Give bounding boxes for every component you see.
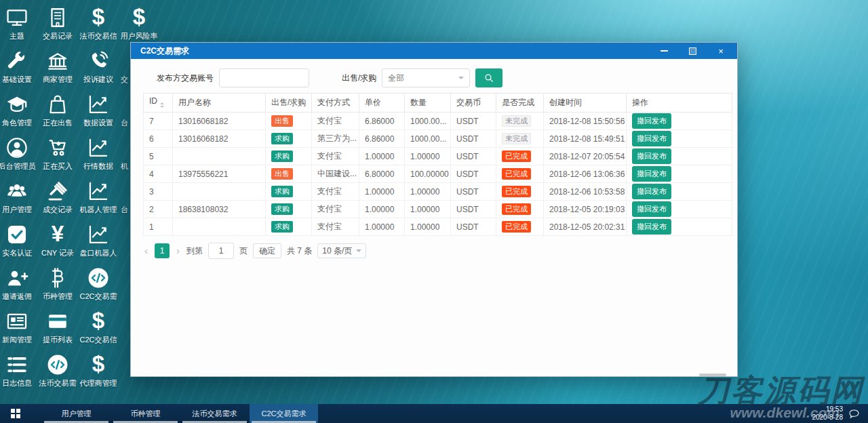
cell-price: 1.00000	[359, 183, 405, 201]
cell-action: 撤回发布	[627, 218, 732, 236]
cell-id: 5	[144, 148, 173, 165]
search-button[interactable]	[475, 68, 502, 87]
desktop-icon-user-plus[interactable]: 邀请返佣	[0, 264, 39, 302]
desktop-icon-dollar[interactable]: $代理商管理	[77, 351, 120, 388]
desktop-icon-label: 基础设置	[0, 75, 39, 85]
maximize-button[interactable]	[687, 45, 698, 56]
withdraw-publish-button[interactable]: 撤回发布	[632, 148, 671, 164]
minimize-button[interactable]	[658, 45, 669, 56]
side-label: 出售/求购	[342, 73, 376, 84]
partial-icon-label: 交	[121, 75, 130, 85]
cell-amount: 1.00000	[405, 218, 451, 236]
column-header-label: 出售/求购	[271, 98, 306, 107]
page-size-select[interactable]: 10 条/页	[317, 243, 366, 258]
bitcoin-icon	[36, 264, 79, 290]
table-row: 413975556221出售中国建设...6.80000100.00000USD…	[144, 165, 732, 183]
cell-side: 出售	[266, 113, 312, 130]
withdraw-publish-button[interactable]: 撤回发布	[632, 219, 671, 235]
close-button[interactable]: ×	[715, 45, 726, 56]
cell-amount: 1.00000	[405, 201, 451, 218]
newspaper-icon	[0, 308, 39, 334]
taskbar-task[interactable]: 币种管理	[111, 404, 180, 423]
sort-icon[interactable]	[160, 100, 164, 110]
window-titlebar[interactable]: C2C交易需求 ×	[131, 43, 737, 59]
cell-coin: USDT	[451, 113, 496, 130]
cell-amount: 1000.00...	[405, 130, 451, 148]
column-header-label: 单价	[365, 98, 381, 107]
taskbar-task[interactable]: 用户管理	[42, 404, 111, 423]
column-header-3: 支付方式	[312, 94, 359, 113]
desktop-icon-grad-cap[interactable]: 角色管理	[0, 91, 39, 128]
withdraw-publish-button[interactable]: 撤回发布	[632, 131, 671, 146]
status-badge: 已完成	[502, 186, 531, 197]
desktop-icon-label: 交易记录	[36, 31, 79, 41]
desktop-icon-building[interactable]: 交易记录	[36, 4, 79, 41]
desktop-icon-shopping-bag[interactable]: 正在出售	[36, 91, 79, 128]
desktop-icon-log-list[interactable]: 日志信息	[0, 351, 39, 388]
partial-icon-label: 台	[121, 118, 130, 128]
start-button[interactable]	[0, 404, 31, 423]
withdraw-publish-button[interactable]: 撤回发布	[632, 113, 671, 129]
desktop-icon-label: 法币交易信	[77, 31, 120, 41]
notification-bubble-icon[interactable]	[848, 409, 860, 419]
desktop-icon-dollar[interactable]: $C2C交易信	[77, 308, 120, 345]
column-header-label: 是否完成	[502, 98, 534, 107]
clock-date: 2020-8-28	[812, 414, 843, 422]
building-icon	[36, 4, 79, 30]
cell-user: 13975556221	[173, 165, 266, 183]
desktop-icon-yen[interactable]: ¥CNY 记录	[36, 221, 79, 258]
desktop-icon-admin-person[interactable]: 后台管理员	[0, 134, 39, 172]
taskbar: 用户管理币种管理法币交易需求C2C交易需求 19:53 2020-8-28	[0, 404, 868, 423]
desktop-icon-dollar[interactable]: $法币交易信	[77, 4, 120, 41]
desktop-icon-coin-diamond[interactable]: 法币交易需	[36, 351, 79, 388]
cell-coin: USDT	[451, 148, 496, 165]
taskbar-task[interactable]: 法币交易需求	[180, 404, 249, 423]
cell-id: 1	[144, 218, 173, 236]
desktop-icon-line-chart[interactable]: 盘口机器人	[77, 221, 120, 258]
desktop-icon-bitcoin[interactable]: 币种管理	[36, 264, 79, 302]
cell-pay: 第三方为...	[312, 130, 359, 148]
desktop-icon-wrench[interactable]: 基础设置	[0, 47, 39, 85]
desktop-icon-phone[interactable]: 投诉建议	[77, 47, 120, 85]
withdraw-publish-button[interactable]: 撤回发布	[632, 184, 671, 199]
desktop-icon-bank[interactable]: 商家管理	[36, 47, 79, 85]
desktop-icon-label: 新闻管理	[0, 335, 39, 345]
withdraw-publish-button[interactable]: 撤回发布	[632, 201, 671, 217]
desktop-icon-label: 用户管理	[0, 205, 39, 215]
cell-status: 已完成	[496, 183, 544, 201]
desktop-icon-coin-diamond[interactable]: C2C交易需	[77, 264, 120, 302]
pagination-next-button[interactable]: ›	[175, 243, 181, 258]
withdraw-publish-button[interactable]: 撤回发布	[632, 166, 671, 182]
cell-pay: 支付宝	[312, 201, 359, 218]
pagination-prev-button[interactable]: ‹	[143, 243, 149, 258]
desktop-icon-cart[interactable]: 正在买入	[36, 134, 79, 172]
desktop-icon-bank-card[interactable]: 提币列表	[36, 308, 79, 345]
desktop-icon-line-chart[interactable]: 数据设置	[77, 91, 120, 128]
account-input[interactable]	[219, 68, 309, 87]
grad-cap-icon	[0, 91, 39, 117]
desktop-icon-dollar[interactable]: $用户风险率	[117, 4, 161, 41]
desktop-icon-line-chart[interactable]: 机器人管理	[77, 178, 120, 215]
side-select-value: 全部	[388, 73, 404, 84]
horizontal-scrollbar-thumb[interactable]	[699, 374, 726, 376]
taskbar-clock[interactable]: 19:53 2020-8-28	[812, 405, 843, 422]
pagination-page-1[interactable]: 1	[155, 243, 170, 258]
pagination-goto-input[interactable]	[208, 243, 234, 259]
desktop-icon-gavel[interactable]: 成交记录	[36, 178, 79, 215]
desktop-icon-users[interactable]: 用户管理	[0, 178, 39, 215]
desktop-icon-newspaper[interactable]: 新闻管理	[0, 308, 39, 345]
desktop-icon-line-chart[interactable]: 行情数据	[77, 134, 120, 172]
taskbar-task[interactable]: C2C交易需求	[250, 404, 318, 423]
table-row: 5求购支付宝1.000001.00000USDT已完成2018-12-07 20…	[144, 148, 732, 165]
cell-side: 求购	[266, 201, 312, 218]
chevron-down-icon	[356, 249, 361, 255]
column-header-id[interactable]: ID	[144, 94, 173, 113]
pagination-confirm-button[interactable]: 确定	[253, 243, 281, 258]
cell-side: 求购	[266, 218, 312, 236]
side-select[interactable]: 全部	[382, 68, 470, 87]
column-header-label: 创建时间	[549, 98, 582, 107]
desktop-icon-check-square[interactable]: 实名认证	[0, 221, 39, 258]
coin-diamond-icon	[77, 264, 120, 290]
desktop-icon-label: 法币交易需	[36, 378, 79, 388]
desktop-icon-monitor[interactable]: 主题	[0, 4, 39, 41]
----
Exercise brief =
Wherever a picture appears in the material above, skip it and copy the rest without change.

Completed task =
Give bounding boxes for every component you see.
cell-price: 1.00000	[359, 183, 405, 201]
cell-action: 撤回发布	[627, 218, 732, 236]
cell-id: 5	[144, 148, 173, 165]
search-button[interactable]	[475, 68, 502, 87]
desktop-icon-user-plus[interactable]: 邀请返佣	[0, 264, 39, 302]
desktop-icon-dollar[interactable]: $代理商管理	[77, 351, 120, 388]
desktop-icon-label: 基础设置	[0, 75, 39, 85]
maximize-button[interactable]	[687, 45, 698, 56]
withdraw-publish-button[interactable]: 撤回发布	[632, 148, 671, 164]
minimize-button[interactable]	[658, 45, 669, 56]
side-label: 出售/求购	[342, 73, 376, 84]
partial-icon-label: 交	[121, 75, 130, 85]
cell-amount: 1.00000	[405, 218, 451, 236]
column-header-label: 出售/求购	[271, 98, 306, 107]
page-size-select[interactable]: 10 条/页	[317, 243, 366, 258]
bitcoin-icon	[36, 264, 79, 290]
table-row: 413975556221出售中国建设...6.80000100.00000USD…	[144, 165, 732, 183]
cell-side: 出售	[266, 113, 312, 130]
withdraw-publish-button[interactable]: 撤回发布	[632, 219, 671, 235]
close-button[interactable]: ×	[715, 45, 726, 56]
cell-amount: 1.00000	[405, 201, 451, 218]
newspaper-icon	[0, 308, 39, 334]
taskbar-task[interactable]: 币种管理	[111, 404, 180, 423]
sort-icon[interactable]	[160, 100, 164, 110]
window-titlebar[interactable]: C2C交易需求 ×	[131, 43, 737, 59]
cell-coin: USDT	[451, 113, 496, 130]
cell-amount: 1000.00...	[405, 130, 451, 148]
column-header-label: 单价	[365, 98, 381, 107]
taskbar-task[interactable]: 用户管理	[42, 404, 111, 423]
column-header-3: 支付方式	[312, 94, 359, 113]
desktop-icon-grad-cap[interactable]: 角色管理	[0, 91, 39, 128]
withdraw-publish-button[interactable]: 撤回发布	[632, 131, 671, 146]
status-badge: 已完成	[502, 186, 531, 197]
desktop-icon-label: 交易记录	[36, 31, 79, 41]
desktop-icon-building[interactable]: 交易记录	[36, 4, 79, 41]
desktop-icon-shopping-bag[interactable]: 正在出售	[36, 91, 79, 128]
desktop-icon-log-list[interactable]: 日志信息	[0, 351, 39, 388]
partial-icon-label: 台	[121, 118, 130, 128]
start-button[interactable]	[0, 404, 31, 423]
withdraw-publish-button[interactable]: 撤回发布	[632, 113, 671, 129]
desktop-icon-label: 法币交易信	[77, 31, 120, 41]
notification-bubble-icon[interactable]	[848, 409, 860, 419]
desktop-icon-dollar[interactable]: $C2C交易信	[77, 308, 120, 345]
column-header-label: 是否完成	[502, 98, 534, 107]
clock-date: 2020-8-28	[812, 414, 843, 422]
building-icon	[36, 4, 79, 30]
cell-user: 13975556221	[173, 165, 266, 183]
desktop-icon-yen[interactable]: ¥CNY 记录	[36, 221, 79, 258]
desktop-icon-admin-person[interactable]: 后台管理员	[0, 134, 39, 172]
taskbar: 用户管理币种管理法币交易需求C2C交易需求 19:53 2020-8-28	[0, 404, 868, 423]
desktop-icon-dollar[interactable]: $法币交易信	[77, 4, 120, 41]
desktop-icon-coin-diamond[interactable]: 法币交易需	[36, 351, 79, 388]
cell-coin: USDT	[451, 148, 496, 165]
taskbar-task[interactable]: 法币交易需求	[180, 404, 249, 423]
cell-id: 1	[144, 218, 173, 236]
desktop-icon-line-chart[interactable]: 盘口机器人	[77, 221, 120, 258]
desktop-icon-bitcoin[interactable]: 币种管理	[36, 264, 79, 302]
cell-pay: 第三方为...	[312, 130, 359, 148]
desktop-icon-wrench[interactable]: 基础设置	[0, 47, 39, 85]
desktop-icon-phone[interactable]: 投诉建议	[77, 47, 120, 85]
withdraw-publish-button[interactable]: 撤回发布	[632, 184, 671, 199]
desktop-icon-bank[interactable]: 商家管理	[36, 47, 79, 85]
desktop-icon-label: 新闻管理	[0, 335, 39, 345]
withdraw-publish-button[interactable]: 撤回发布	[632, 201, 671, 217]
desktop-icon-label: 用户管理	[0, 205, 39, 215]
cell-status: 已完成	[496, 183, 544, 201]
desktop-icon-coin-diamond[interactable]: C2C交易需	[77, 264, 120, 302]
pagination-next-button[interactable]: ›	[175, 243, 181, 258]
withdraw-publish-button[interactable]: 撤回发布	[632, 166, 671, 182]
cell-pay: 支付宝	[312, 201, 359, 218]
pagination-prev-button[interactable]: ‹	[143, 243, 149, 258]
desktop-icon-cart[interactable]: 正在买入	[36, 134, 79, 172]
desktop-icon-bank-card[interactable]: 提币列表	[36, 308, 79, 345]
desktop-icon-line-chart[interactable]: 数据设置	[77, 91, 120, 128]
account-input[interactable]	[219, 68, 309, 87]
grad-cap-icon	[0, 91, 39, 117]
desktop-icon-dollar[interactable]: $用户风险率	[117, 4, 161, 41]
desktop-icon-line-chart[interactable]: 机器人管理	[77, 178, 120, 215]
side-select-value: 全部	[388, 73, 404, 84]
horizontal-scrollbar-thumb[interactable]	[699, 374, 726, 376]
taskbar-clock[interactable]: 19:53 2020-8-28	[812, 405, 843, 422]
pagination-page-1[interactable]: 1	[155, 243, 170, 258]
pagination-goto-input[interactable]	[208, 243, 234, 259]
desktop-icon-gavel[interactable]: 成交记录	[36, 178, 79, 215]
desktop-icon-users[interactable]: 用户管理	[0, 178, 39, 215]
desktop-icon-newspaper[interactable]: 新闻管理	[0, 308, 39, 345]
desktop-icon-line-chart[interactable]: 行情数据	[77, 134, 120, 172]
taskbar-task[interactable]: C2C交易需求	[250, 404, 318, 423]
table-row: 5求购支付宝1.000001.00000USDT已完成2018-12-07 20…	[144, 148, 732, 165]
cell-side: 求购	[266, 201, 312, 218]
chevron-down-icon	[356, 249, 361, 255]
column-header-id[interactable]: ID	[144, 94, 173, 113]
pagination-confirm-button[interactable]: 确定	[253, 243, 281, 258]
cell-side: 求购	[266, 218, 312, 236]
side-select[interactable]: 全部	[382, 68, 470, 87]
column-header-label: 创建时间	[549, 98, 582, 107]
desktop-icon-check-square[interactable]: 实名认证	[0, 221, 39, 258]
coin-diamond-icon	[77, 264, 120, 290]
desktop-icon-label: 法币交易需	[36, 378, 79, 388]
desktop-icon-monitor[interactable]: 主题	[0, 4, 39, 41]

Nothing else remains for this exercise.